Over the years, reformers have done less to squarely deal with the basic impulse to respond to social problems by adding to, or otherwise toughening, the criminal code. The phenomenon is neither new nor limited to Wisconsin. Two and a half centuries ago, Sir William Blackstone criticized legislatures for “giving a lasting efficacy to sanctions that were intended to be temporary and made . . . merely upon the spur of the occasion” and “too hastily employing such means as are greatly disproportionate to their end, in order to check the progress of some very prevalent offence.”

To the extent that Wisconsin policymakers wish to restrain imprisonment growth, the development of improved alternatives to incarceration and the implementation of more flexible release policies should continue to be priorities. But the code should also get some attention. The code determines which individuals must bear the dread label “felon.”

Once a person carries this label, there is a tendency to see nonincarcerative penalties as a slap on the wrist or an undeserved act of grace. The code also determines the maximum sentencing exposure that an offender faces. Although few offenders get the maximum, the top of the sentencing range inevitably affects the sense of prosecutors, judges, corrections officials, victims, and the public at large about what level of punishment is appropriate.

In some cases, the code also dictates a minimum level of permissible punishment. Thus, if the code is unnecessarily severe, other sorts of reforms that simply create new options for criminal-justice officials may have limited practical effects.

Nearly two decades ago, the code benefited from a top-to-bottom reexamination by the Criminal Penalties Studies Committee, which received a charge from the Legislature to adapt the code to the new system of truth in sentencing. In so doing, the Committee brought greater coherence to the code and restructured a multitude of mandatory minimums and sentence enhancers in helpful ways. However, after many years of subsequent ad hoc enactments, a fresh reexamination of the code may be in order.

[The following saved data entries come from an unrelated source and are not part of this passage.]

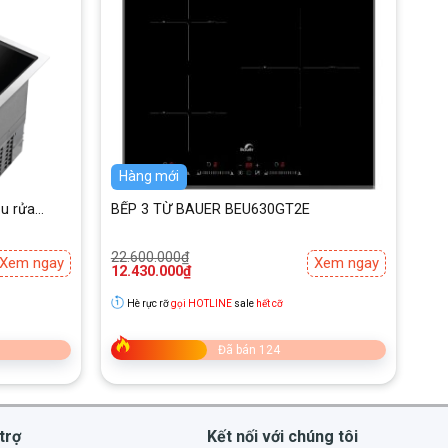
Hàng mới
ậu rửa
BẾP 3 TỪ BAUER BEU630GT2E
Giá
Giá
22.600.000
₫
Xem ngay
Xem ngay
gốc
hiện
12.430.000
₫
là:
tại
22.600.000₫.
là:
Hè rực rỡ
gọi HOTLINE
sale
hết cỡ
12.430.000₫.
Đã bán 124
trợ
Kết nối với chúng tôi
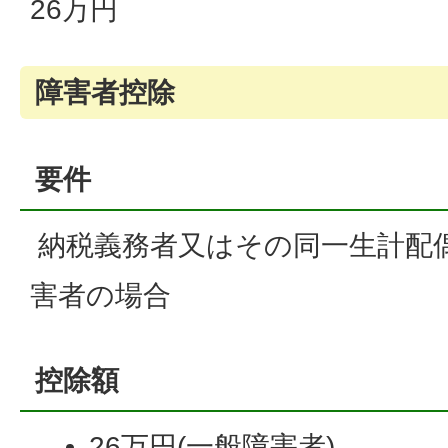
26万円
障害者控除
要件
納税義務者又はその同一生計配
害者の場合
控除額
26万円(一般障害者)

Additionally, a new committee might be given a clearer mandate than the old to guard against the excessive use of incarceration.

Even with a good, retrospective cleaning up of the code, there remains the challenge of avoiding future rounds of ill-advised ad hoc enactments. There may be some hope, though, in the Legislature’s balanced, multifaceted approach thus far to our opioid epidemic. As I discuss in the book, the current story contrasts markedly with legislative responses to the cocaine problem in the 1980s and 1990s, which included wave after wave of increasingly punitive drug-sentencing laws.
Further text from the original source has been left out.